Estos conflictos sindicales, sumado a la parálisis del Congreso dominado por el fujimorismo, a la desaceleración económica y a la decisión de su gobierno de suspender todas las obras de infraestructura que quedaron teñidas por las denuncias de corrupción que nacieron de la gigantesca investigación del Lava Jato en Brasil, hicieron de Kuczynski un presidente sin muchos logros o medidas por reivindicar.

 

Pese a ello, el mandatario peruano se convirtió en el primero de América latina que visitó en la Casa Blanca al flamante presidente de Estados Unidos, Donald Trump, a sólo un mes de su asunción.

 

Como Kuczynski, su par paraguayo, Horacio Cartes, es empresario, poco carismático y no atrae demasiado la atención de los medios por fuera de su país. Con cuatro años cumplidos en el poder y otro por delante, el ex presidente del famoso club de fútbol Libertad no realizó grandes reformas y mantuvo intacto el modelo agroexportador, un tema clave en un país con una altísima concentración de la tierra y un sistema cada vez más extendido de monocultivo de la soja.

 

En el plano político, Cartes intentó impulsar una reforma constitucional que incluyera la reelección presidencial, pero fracasó, primero ante un boicot de algunos de sus propios legisladores que evitaron la convocatoria a una constituyente, y luego por una ola de protestas callejeras, en la que miles de personas se negaron a aceptar una reforma de la Carta Magna aprobada de manera dudosa y entre gallos y medianoche. Quemaron parte del edificio del Congreso y fueron reprimidos –un militante murió por disparos de bala–, pero finalmente la iniciativa fue abandonada.

 

Las soledad regional

Como Evo Morales, muchos líderes y analistas progresistas y de la centro-izquierda de la región lamentan el giro político que dieron muchos gobiernos sudamericanos y rememoran un pasado cuasi idealizado con dirigentes de izquierda y anti imperialistas, que rompían con las doctrinas políticas, económicas y culturales instaladas por las potencias occidentales.
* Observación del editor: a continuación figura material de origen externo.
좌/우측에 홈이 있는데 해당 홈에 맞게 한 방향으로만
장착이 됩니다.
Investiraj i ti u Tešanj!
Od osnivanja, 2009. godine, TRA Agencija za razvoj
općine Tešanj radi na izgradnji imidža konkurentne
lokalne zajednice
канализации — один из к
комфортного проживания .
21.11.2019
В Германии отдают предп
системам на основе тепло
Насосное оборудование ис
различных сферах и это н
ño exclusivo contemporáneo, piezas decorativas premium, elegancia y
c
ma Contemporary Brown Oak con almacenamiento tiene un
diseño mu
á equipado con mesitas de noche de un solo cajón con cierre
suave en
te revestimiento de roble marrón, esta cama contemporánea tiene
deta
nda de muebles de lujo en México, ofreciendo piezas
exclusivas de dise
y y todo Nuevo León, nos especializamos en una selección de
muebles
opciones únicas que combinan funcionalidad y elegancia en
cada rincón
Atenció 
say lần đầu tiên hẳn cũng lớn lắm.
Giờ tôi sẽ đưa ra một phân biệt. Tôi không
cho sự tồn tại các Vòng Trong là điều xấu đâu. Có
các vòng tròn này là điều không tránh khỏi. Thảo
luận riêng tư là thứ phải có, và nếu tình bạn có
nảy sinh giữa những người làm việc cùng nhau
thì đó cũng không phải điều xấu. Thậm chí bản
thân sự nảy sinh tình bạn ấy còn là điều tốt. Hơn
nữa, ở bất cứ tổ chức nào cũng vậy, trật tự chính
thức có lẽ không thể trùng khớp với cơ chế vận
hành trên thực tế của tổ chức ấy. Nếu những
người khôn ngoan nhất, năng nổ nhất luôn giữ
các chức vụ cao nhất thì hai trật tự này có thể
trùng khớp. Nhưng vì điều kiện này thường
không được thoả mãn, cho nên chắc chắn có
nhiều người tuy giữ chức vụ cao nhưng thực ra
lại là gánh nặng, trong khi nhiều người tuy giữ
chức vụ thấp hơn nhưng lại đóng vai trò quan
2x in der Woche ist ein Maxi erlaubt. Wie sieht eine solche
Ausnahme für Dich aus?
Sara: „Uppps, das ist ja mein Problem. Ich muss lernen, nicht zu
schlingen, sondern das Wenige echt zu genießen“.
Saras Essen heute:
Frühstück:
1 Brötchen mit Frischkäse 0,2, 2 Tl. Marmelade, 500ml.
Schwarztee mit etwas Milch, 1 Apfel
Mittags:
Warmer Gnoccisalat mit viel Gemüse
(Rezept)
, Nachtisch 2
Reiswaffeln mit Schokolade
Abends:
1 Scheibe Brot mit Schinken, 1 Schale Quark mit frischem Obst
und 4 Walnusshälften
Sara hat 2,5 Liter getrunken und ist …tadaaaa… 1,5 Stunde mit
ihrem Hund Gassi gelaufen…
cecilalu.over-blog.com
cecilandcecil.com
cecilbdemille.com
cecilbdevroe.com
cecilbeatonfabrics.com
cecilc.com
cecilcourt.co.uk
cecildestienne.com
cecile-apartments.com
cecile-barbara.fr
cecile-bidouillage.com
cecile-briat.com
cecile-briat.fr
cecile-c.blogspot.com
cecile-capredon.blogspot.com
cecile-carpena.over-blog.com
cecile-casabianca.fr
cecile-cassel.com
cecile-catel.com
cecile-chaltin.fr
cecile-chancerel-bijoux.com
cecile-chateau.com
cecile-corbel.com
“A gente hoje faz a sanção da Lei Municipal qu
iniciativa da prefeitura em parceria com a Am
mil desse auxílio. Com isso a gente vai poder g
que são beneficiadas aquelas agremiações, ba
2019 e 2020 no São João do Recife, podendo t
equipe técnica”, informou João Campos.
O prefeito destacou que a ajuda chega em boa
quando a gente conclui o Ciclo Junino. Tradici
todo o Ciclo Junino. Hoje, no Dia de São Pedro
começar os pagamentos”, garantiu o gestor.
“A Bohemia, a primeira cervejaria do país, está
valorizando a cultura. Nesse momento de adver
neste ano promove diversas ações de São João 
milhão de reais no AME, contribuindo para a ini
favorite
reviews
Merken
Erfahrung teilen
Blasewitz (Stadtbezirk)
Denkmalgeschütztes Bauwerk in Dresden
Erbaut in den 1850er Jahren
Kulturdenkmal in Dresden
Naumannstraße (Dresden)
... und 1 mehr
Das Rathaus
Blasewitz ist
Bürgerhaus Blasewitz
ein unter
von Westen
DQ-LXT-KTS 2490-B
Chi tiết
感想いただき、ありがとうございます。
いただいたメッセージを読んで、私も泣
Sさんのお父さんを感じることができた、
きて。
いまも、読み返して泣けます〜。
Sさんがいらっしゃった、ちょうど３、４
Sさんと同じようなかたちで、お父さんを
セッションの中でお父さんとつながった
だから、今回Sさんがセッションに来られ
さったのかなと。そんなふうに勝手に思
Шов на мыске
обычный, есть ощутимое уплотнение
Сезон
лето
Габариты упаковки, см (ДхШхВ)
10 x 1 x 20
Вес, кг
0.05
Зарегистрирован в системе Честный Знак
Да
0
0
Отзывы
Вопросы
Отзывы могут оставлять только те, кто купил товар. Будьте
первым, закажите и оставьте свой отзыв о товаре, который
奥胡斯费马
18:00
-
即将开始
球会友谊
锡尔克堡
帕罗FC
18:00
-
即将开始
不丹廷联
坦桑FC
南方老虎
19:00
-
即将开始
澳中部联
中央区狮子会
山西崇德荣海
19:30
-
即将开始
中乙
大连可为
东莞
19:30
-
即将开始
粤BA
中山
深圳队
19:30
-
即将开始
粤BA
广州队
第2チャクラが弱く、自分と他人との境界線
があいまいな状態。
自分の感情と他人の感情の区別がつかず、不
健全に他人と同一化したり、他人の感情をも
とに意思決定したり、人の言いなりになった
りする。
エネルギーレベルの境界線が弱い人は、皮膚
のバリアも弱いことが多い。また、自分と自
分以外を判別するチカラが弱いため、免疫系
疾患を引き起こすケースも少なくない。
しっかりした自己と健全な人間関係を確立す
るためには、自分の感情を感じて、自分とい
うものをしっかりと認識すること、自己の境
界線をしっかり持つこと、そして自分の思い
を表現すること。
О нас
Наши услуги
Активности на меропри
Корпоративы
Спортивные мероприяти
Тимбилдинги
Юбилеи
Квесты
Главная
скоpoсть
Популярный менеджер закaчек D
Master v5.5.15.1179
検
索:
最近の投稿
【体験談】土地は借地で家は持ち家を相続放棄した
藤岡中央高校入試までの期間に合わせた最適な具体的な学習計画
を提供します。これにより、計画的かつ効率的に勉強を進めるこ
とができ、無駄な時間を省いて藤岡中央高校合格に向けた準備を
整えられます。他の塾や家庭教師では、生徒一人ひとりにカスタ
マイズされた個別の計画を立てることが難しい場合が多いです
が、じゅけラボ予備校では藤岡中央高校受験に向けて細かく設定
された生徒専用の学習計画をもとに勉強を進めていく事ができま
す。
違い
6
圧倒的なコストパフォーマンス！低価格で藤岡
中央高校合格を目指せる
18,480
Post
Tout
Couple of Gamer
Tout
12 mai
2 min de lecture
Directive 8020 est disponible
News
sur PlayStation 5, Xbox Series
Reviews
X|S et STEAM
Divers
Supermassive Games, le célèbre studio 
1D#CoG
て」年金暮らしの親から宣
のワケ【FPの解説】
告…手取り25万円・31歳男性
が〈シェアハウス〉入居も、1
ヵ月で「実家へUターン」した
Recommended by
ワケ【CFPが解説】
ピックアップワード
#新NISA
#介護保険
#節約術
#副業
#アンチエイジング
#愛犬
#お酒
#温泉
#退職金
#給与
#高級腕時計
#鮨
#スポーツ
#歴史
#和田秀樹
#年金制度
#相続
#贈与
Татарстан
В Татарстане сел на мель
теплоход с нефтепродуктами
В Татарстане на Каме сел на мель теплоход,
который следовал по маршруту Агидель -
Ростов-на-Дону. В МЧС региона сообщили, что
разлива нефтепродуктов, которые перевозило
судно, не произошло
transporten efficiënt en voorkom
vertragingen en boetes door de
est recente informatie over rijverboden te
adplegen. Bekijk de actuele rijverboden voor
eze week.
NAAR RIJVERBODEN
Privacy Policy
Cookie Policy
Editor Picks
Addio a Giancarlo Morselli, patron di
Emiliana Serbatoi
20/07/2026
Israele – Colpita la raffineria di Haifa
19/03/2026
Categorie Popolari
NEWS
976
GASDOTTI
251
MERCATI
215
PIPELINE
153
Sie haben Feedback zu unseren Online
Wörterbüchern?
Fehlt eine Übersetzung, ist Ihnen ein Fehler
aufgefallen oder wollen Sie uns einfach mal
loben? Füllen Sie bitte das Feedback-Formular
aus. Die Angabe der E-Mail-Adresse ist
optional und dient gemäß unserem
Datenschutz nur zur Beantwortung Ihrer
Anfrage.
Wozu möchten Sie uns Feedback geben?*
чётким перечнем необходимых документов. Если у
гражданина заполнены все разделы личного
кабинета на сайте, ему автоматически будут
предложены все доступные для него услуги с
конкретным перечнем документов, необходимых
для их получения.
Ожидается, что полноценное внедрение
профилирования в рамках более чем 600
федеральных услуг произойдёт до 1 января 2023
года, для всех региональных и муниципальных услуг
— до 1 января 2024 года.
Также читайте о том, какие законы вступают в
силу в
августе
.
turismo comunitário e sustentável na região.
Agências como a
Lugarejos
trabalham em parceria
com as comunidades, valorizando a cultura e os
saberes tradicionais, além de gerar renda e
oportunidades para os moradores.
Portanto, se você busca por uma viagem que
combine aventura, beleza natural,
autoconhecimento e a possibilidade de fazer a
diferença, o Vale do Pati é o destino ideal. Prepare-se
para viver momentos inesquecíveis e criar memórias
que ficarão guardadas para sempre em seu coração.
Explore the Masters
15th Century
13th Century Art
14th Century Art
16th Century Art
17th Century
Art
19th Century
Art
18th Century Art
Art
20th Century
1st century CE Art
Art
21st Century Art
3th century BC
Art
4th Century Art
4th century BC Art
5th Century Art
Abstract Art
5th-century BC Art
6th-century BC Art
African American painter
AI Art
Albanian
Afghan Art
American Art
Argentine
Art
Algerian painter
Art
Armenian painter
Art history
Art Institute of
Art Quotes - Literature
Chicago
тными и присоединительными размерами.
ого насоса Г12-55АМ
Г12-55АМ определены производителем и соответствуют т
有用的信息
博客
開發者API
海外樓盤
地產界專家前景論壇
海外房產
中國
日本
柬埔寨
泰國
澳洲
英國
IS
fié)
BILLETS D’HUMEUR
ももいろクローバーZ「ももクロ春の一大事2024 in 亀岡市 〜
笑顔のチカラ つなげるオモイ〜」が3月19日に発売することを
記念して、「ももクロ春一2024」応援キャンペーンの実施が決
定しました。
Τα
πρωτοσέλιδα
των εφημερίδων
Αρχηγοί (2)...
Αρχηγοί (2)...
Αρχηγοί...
Sin embargo, esta presunta coherencia ideológica nunca fue tal, ni fronteras afuera ni fronteras adentro.

 

Los otrora gobiernos de Néstor y Cristina Kirchner, de Lula y Rousseff, de Correa, de Chávez y de Mujica, todos impulsaron medidas contradictorias, especialmente puertas adentro, pero todos también supieron actuar como impulsores de la integración regional y mediadores en las crisis institucionales de los países vecinos, Especialmente, fueron rápidos para cerrar filas frente al avance de una potencia externa, como Estados Unidos.

 

A diferencia de Lenin Moreno o los gobiernos con posiciones más tibias, como el de Bachelet y el de Tabaré Vázquez, los ex líderes de Argentina, Brasil, Venezuela, Ecuador y Uruguay poseían un liderazgo que los hacía actuar proactivamente y no simplemente acompañando una relación de fuerzas regional, como sucede hoy. Por eso, el presidente boliviano se siente solo. Porque ya no tiene pares sudamericanos que estén listos para asumir un rol de liderazgo que choque con el de Washington y obligar, tanto a Maduro como a la oposición antichavista, a elegir la vía política por sobre la estrategia que privilegia la violencia y erosiona la credibilidad de las urnas.